Emerging from Willow Shade Street to Houhai, a bright expanse suddenly opened out. Houhai Lake is one of the three lakes in Shichahai, a neighborhood that dates back seven hundred years to the Yuan dynasty when Beijing was known as Dadu, or the Great Capital. The northern terminus of the Grand Canal ended here, the area once a flourishing commercial district, as colorful as a brocade. Around each bend enormous pagoda trees spread upward, and beneath them, concealed in the shade, people play what’s called xiangqi, “the figures game,” or Chinese chess. Some strapping lads dig for clams in the lake, each taking a deep breath before leaping into the water and diving down, feet sticking out, treading open air, their laughter infective. Clams pile up on shore, the largest ones as big as a pot lid. They give off the strangest fishy smell, as if issuing humanity a final warning.

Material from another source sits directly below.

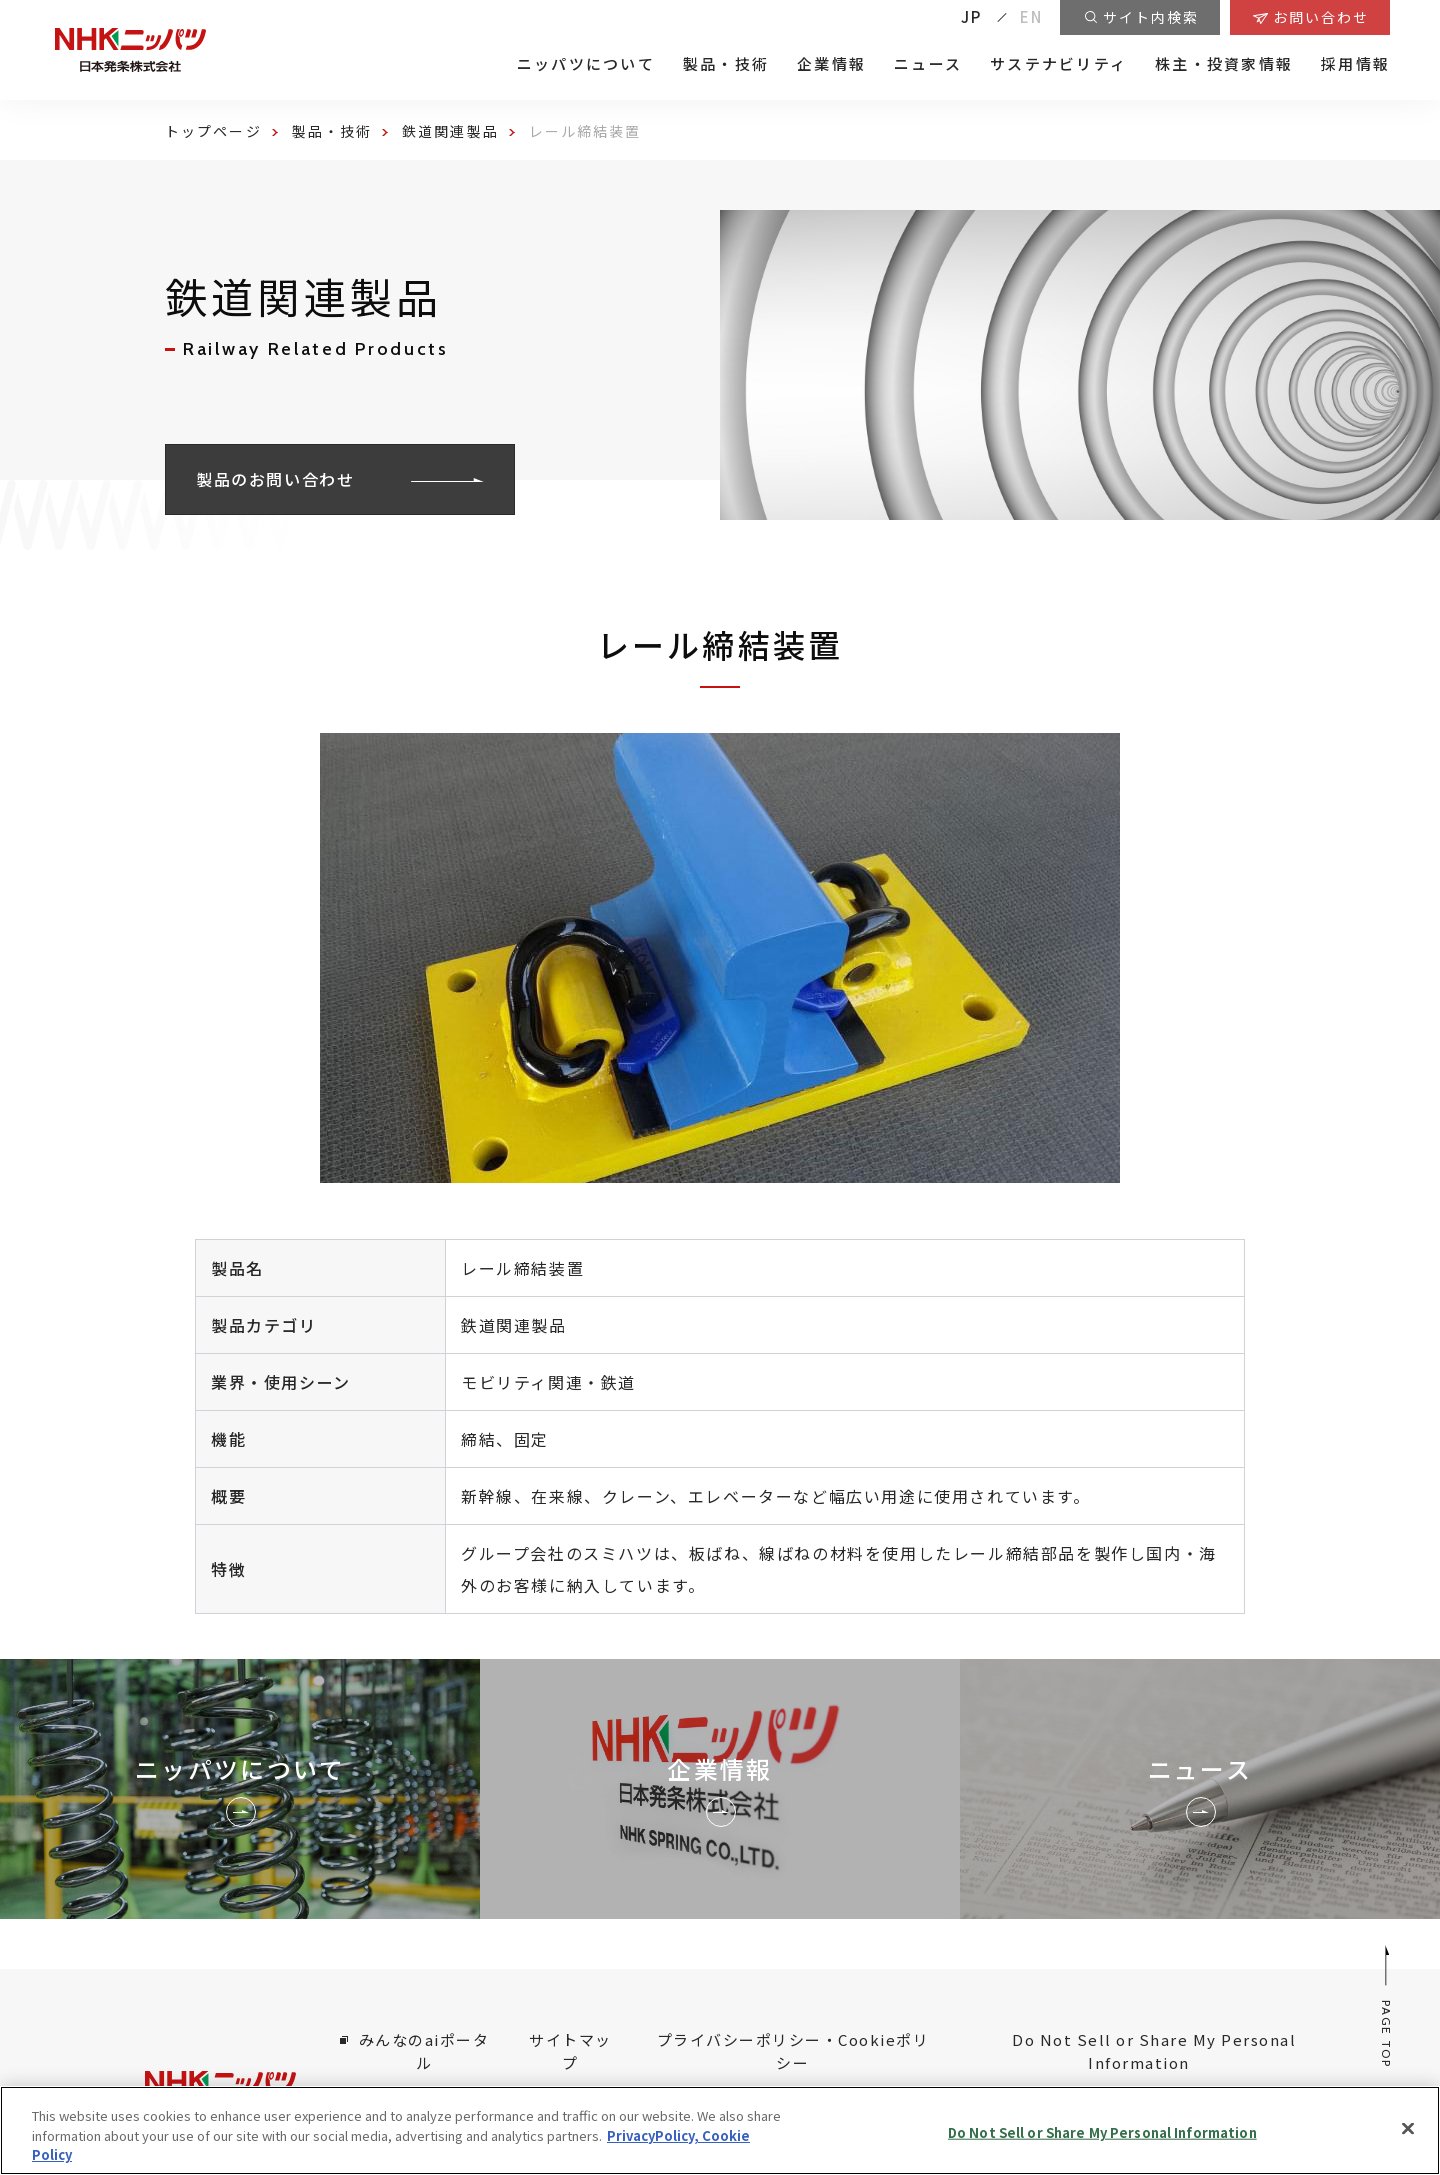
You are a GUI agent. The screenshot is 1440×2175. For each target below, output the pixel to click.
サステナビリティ (1058, 64)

We followed the path south around Houhai, banging willow branches against the iron railing that ran along the lake. The wide expanse of the water abruptly narrowed and a stone bridge linked the two sides of the shore, none other than the famous Silver Ingot Bridge. From the bridge, the view across the lake of the western hills is renowned as one of the old Yanjing capital’s Eight Landscapes of scenic beauty. Beside the bridge stands Ji’s Mongolian Barbecue, an establishment more than a hundred years old whose name has been raised to the heavens and whose very existence presents an excruciating test for my impatient nerves: the smell of roast mutton, the smell of charring coal, the smell of myriad spices commingling in the breeze, stirring our stomachs, reminding us that lunchtime approached.